In 2011 I wrote a poem for “Poetry Vortex” entitled “Painters and Poets”.


Edward Hopper lived in my world,
He and Andrew Wyeth, too.
Stark, dark and bare to the bones.
No pretentious guile within them,
Just lonely truth in the shadows.

Nighthawks and Yellow Labs
Cornered in expectations.
Naked women with corn silk hair
Or questioning eyes,
In poses of expressionless emotion.

Every person is a solitary figure
In the geometry of the city
Or the vastness of the country field.
Rooms are claustrophobic prisons
Streets are exit-less exiles of night.
John Donne was not right at all.
Every man is an island
That can never be explored.
Our shoreline might touch the sea of humanity
But our heart is a jungle impenetrable.

Like the ladies in the window light,
The woman of the “Morning Sun”
Staring straight into the view
Or the one of “Lovers” turned away
Every man’s mind is a mystery.


Illustrations:  “Morning Sun” by Edward Hopper
“Lovers” by Andrew Wyeth

“Poetry Vortex”
February 2011
Dallas Kirk Gantt, editor

Our secret lives are parts of us we keep hid from the world. No one knows the real “I”, except God and I, and maybe even the “I” is in the dark about some of itself. What we really think in our minds is a mystery. Everyone we touch in life knows only a part of us, some more, some less, but only what we allow. As close as Ron and Stu and I were, we didn’t know all our secrets. I doubt they knew how much I had become obsessed with my fantasy world of lust and pirate ladies.
Ronald had his secrets we didn’t know. He didn’t reveal his Homosexuality to us. He walked around with the burden of knowing and not feeling free to share. I wish he had, but I also don’t like playing the “if game”. I really don’t know how Stu or I might have reacted back in the sexually repressive 1950s to such a revelation. What would have been their reaction if I had said then, “You know what, fellows? I like to go back in Stuart’s woods and run about naked.”
I don’t know what Stuart’s secrets were. I certainly didn’t know at the time how much he was persecuted at Downingtown High School by teachers because of his religion.

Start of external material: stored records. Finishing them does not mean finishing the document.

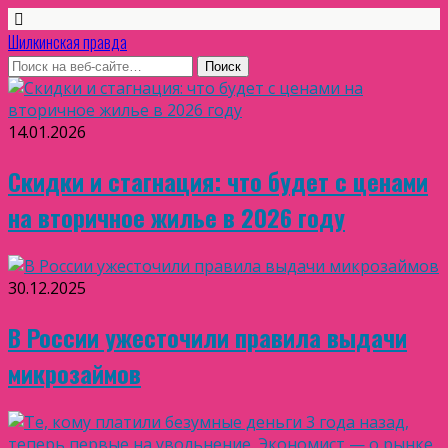
Шилкинская правда
14.01.2026
Скидки и стагнация: что будет с ценами
на вторичное жилье в 2026 году
30.12.2025
В России ужесточили правила выдачи
микрозаймов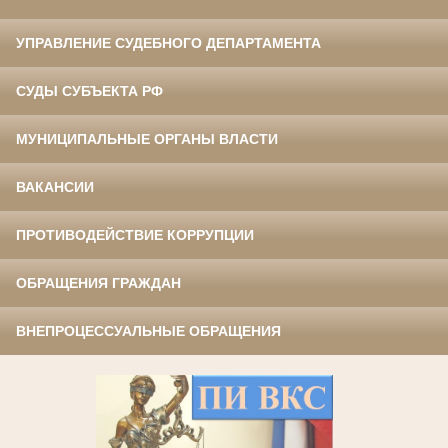
УПРАВЛЕНИЕ СУДЕБНОГО ДЕПАРТАМЕНТА
СУДЫ СУБЪЕКТА РФ
МУНИЦИПАЛЬНЫЕ ОРГАНЫ ВЛАСТИ
ВАКАНСИИ
ПРОТИВОДЕЙСТВИЕ КОРРУПЦИИ
ОБРАЩЕНИЯ ГРАЖДАН
ВНЕПРОЦЕССУАЛЬНЫЕ ОБРАЩЕНИЯ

I don’t even know what their reaction is to my secrets 60 years after the fact. I said when I began this opus I would be as honest as I could. That requires telling you my secret sins. On the dartboard of the Seven Deadly Sins I landed on Lust. I believe every person has a secret life and favorite deadly sin. Perhaps mine was not as bad as some of the other six. I was not a predator or an aggressor forcing my lusts on anyone else. My secret life was also very private. I kept it in that little space behind my walls.